What is Hive?

What is Hive?

Hive is an open source volunteer project under the Apache Software Foundation. Previously a subproject of Apache Hadoop, it has now graduated to become a top-level project of its own.

The Apache Hive™ data warehouse software facilitates querying and managing large datasets residing in distributed storage.

Hive provides a mechanism to project structure onto this data, and query it using a Structured Query Language (SQL)-like syntax called HiveQL (Hive Query Language). This language also lets traditional map/reduce programmers plug in their custom mappers and reducers when it's inconvenient or inefficient to express this logic in HiveQL.

That's how the official website puts it.

In Essence...

Hive is a data-warehousing infrastructure for Hadoop. And Hadoop is a framework for handling large datasets in a distributed computing environment.

Its Evolution

When Hadoop was introduced, Yahoo! started working on a system called Pig for their application deployment. Its ultimate goal was to manage their unstructured data. At the same time, technicians at Facebook developed a runtime Hadoop support structure that allowed anyone already fluent with SQL (commonplace for relational database developers) to leverage the Hadoop platform directly.

Facebook's creation was called Hive, and allowed SQL developers to write Hive Query Language (HQL) statements similar to standard SQL statements.

Similar, But Different

At first glance, Hive and Pig would seem to be the same. In practice, you will find one tool or the other being favored by the different groups that use Apache Hadoop.

Pig exploits its data flow strengths, where it takes on the tasks of bringing data into Apache Hadoop and working with it to get it into a form for querying. All data objects exist and are operated on in the script. Once the script is complete, all the data objects are deleted unless you stored them.

Hive is considered friendlier and more familiar to users accustomed to using SQL for querying data.

Hive In Action

Hive acts on the Hadoop data store. You can think of it as providing a data workbench where you can examine, modify and manipulate the data in Apache Hadoop.

Any query you make, table you create, or data that you copy persists from query to query. When you perform a data processing task, you can execute it one query or line at a time. Once a line successfully executes, you can look at the data objects to verify if the last operation did what you expected.

This is in direct contrast with Pig. In Hive, all your data is live. You're able to solve problems bit by bit, and change your mind on what to do next, depending on what you find. This kind of flexibility is Hive’s strength.

Hive is well suited for batch processing data like log processing, text mining, document indexing, customer-facing business intelligence, predictive modeling, and hypothesis testing.

Under the Hood

Hive supports analysis of large datasets stored in Hadoop’s HDFS as well as on the Amazon S3 file system.

HQL statements are broken down by the Hive service into MapReduce jobs and executed across a Hadoop cluster. Hive's primary responsibility is to provide data summarization, query and analysis. It supports SQL-like access to structured data, as well as Big Data analysis with the help of MapReduce.
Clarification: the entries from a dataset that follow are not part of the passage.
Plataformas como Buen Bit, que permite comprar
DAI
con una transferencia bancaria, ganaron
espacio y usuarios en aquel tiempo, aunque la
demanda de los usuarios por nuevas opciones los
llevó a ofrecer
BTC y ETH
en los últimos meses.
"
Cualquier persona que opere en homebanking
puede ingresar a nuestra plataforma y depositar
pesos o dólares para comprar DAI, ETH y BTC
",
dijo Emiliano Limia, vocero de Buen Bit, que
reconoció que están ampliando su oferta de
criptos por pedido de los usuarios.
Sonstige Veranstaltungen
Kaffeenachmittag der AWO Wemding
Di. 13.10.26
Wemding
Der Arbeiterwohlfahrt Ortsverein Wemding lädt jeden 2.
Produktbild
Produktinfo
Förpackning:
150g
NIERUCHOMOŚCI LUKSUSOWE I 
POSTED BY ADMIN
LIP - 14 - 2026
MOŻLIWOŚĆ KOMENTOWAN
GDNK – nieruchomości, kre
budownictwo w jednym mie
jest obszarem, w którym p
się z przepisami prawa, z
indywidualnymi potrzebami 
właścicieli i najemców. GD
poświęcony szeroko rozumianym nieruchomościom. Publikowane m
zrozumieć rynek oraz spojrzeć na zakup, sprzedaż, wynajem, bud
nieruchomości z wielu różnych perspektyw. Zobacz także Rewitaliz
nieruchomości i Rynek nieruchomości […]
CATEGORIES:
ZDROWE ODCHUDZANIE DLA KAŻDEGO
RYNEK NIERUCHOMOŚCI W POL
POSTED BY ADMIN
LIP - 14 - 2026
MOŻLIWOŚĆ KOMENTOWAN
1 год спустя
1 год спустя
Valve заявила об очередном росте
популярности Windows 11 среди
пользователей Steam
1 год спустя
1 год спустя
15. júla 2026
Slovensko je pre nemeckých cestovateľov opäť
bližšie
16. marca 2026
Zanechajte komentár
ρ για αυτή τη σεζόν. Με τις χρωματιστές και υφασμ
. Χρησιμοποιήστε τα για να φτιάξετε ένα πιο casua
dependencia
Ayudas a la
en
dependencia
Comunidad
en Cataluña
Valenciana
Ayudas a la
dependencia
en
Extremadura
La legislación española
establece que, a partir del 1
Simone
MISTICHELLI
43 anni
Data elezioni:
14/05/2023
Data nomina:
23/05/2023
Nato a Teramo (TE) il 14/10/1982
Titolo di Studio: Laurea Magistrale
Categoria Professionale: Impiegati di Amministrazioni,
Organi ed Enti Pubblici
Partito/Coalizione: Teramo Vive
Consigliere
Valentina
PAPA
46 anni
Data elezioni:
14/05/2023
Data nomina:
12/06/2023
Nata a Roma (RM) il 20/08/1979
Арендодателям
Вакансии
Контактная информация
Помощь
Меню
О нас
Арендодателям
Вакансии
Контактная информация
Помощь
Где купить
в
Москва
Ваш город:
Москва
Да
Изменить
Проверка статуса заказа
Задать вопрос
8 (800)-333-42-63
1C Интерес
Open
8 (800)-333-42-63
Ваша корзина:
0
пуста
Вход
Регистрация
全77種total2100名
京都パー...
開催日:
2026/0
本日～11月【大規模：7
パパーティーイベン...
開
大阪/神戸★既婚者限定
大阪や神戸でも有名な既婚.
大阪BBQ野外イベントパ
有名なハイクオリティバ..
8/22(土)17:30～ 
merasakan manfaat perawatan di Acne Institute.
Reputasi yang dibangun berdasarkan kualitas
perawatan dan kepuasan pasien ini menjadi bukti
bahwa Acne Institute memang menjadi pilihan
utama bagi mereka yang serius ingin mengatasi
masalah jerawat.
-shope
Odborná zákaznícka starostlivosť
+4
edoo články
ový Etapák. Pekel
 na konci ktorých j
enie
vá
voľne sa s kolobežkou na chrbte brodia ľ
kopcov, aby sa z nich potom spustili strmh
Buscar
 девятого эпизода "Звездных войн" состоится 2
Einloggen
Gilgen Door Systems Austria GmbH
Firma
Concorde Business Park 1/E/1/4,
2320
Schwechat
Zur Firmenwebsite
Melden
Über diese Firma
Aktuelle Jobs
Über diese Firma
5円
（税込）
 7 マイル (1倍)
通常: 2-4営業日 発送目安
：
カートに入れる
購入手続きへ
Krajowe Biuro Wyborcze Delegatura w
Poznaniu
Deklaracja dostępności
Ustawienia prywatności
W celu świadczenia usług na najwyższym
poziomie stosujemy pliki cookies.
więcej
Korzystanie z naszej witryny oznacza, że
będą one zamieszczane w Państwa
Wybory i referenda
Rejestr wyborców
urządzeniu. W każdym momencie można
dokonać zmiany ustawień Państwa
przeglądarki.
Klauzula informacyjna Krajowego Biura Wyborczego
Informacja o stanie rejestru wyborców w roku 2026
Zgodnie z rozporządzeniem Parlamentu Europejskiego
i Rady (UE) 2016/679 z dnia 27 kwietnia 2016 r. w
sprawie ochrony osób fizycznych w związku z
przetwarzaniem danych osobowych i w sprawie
Hive data can be organized in three different formats:

1) Tables: These are very similar to relational database management system (RDBMS) tables and contain rows and tables. Hive is layered over the Hadoop Distributed File System (HDFS), so tables are directly mapped to directories of the file systems. Hive also supports tables stored in other native file systems.

2) Partitions: Hive tables can have more than one partition. These are mapped to subdirectories and file systems as well.

3) Buckets: Buckets are stored as files in a partition of the underlying file system.

Hive supports text files (also called flat files), SequenceFiles (flat files consisting of binary key/value pairs) and RCFiles (Record Columnar Files which store columns of a table in a columnar database manner).

Hive also has a Hive-Metastore, which stores all the metadata. It is a relational database containing various information related to Hive Schema (column types, owners, key-value data, statistics etc.). Hive-Metastore acts as a system catalog, and enables data serialization/deserialization, increasing flexibility in schema design.

You can run your Hive queries in many ways: from a command line interface (known as the Hive shell), from a Java Database Connectivity (JDBC) or Open Database Connectivity (ODBC) application leveraging the Hive JDBC/ODBC drivers, or from a Hive Thrift Client, which acts much like any database client software, and communicates with Hive services running on the server. 

Limitations

Hadoop is intended for long sequential scans, and because Hive is based on Hadoop, Hive queries have a very high latency (many minutes). This means that Hive is not appropriate for applications that need very fast response times (such as you might expect with a database like DB2). Moreover, Hive is read-based and therefore not appropriate for transaction processing that typically involves a high percentage of write operations.

Hive is not built to get a quick response to queries – but it is built for data mining applications, which can take from several minutes to several hours to complete an analysis.